O artigo adota como campo de estudo a hermenêutica constitucional, mais especificamente, a dos direitos fundamentais. Objetiva-se demonstrar que, embora a noção de antinomia entre os valores/princípios de liberdade e de segurança seja muito difundida, senão predominante – como se houvesse situações em que a liberdade do indivíduo tem de ceder à concretização da segurança da comunidade –, o conteúdo das duas normas é coincidente no ordenamento jurídico positivo. Adotando como marco teórico a concepção de reciprocidade entre direitos e deveres, pôde-se comprovar que os dois princípios são correspectivos, e a suposta antinomia entre eles é apenas aparente. Isso porque, na Modernidade, a liberdade se realizou historicamente com os direitos humanos, e a segurança, com a positivação desses direitos, e a atribuição de sua proteção à ordem jurídica estatal.

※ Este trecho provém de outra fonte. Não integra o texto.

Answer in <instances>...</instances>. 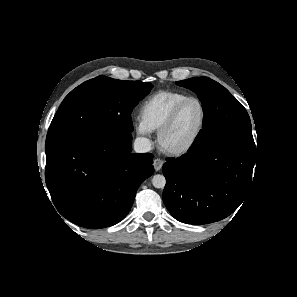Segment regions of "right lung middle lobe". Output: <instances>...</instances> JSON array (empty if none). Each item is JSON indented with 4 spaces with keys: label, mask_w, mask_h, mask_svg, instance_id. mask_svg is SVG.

Portanto, cabe ao intérprete reconhecer a ambos os princípios, simultaneamente, a incidência e a eficácia. Qualquer solução diversa se mostra falaciosa e temerária, pois pressupõe que o aplicador do Direito pode, arbitrariamente, negar validade a uma norma constitucional. Se quem o faz é uma autoridade judiciária, ela extrapola as atribuições que lhe competem, e comete assim abuso de poder no exercício da jurisdição.

Palavras-chave


Liberdade, Segurança, Direitos fundamentais, Modelo do conflito, Modelo da integridade.